- Work required -
When a line of the records contains "vous", copy it.

- Entries shown -
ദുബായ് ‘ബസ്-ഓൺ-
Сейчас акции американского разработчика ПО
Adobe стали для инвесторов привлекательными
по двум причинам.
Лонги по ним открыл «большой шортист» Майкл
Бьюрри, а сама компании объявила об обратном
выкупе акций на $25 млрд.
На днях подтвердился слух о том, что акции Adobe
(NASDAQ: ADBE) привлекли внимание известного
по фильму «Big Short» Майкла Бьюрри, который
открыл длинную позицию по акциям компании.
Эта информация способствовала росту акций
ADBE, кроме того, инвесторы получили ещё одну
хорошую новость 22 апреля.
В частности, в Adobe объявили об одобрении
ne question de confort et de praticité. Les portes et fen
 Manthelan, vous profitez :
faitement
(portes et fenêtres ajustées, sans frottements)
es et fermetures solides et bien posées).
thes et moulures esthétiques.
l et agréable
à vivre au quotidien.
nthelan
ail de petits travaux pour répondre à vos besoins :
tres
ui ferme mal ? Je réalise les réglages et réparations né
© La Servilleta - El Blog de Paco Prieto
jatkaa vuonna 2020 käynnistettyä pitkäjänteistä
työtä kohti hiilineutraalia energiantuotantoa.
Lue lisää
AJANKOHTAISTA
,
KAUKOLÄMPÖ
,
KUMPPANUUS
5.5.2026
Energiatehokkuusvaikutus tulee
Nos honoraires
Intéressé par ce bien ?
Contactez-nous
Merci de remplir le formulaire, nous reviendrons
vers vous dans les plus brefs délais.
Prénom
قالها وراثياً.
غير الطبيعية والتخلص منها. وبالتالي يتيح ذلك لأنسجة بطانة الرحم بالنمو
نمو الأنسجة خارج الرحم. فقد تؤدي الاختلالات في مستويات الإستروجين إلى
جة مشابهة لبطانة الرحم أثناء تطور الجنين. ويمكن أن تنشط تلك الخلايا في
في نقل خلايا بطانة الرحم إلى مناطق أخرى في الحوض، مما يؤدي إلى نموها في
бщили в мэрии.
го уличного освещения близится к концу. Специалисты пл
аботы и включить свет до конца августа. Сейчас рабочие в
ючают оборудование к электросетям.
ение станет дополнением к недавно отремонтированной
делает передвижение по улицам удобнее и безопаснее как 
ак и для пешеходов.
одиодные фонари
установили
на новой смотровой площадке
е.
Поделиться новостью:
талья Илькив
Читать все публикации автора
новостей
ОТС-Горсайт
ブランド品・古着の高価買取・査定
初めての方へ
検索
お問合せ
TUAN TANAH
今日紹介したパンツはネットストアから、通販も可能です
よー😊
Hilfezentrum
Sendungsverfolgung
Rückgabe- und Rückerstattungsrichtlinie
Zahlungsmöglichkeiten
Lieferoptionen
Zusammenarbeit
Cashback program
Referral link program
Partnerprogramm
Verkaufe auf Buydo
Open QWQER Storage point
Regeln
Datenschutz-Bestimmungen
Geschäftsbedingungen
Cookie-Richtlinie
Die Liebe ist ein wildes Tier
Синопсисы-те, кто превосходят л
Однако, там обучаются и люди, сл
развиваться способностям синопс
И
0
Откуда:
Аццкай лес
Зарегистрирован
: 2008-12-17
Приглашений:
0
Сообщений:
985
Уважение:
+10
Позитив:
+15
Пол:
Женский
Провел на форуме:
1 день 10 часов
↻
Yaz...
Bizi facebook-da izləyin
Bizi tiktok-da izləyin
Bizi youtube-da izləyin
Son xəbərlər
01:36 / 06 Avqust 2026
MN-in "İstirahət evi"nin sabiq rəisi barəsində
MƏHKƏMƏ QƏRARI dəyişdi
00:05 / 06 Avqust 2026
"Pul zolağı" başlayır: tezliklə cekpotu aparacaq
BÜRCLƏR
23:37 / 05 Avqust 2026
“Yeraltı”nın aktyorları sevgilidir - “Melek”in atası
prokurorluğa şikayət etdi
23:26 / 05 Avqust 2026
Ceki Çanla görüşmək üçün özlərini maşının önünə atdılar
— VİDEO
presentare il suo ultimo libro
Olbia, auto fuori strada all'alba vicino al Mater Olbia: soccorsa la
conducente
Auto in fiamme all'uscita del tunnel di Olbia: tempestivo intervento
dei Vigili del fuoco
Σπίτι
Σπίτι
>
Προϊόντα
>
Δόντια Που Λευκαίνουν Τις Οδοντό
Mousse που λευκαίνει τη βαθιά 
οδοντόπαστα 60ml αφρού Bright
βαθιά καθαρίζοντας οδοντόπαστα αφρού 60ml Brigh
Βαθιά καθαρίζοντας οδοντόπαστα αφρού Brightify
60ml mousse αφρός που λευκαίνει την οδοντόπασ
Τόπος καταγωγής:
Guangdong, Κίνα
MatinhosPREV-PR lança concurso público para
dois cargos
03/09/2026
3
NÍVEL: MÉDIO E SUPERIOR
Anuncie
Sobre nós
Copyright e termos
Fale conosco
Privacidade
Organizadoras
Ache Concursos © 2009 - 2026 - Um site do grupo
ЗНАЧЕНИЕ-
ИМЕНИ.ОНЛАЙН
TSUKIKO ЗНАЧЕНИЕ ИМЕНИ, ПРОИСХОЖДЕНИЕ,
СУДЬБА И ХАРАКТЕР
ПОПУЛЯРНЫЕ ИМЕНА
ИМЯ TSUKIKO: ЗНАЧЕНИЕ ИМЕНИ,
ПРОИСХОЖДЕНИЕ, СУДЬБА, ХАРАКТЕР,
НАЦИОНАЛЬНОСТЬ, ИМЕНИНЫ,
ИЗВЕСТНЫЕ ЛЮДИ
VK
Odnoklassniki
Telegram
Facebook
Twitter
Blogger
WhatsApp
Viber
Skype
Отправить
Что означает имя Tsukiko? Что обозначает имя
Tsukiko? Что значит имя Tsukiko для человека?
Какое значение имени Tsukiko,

- Output below -
 Manthelan, vous profitez :
vers vous dans les plus brefs délais.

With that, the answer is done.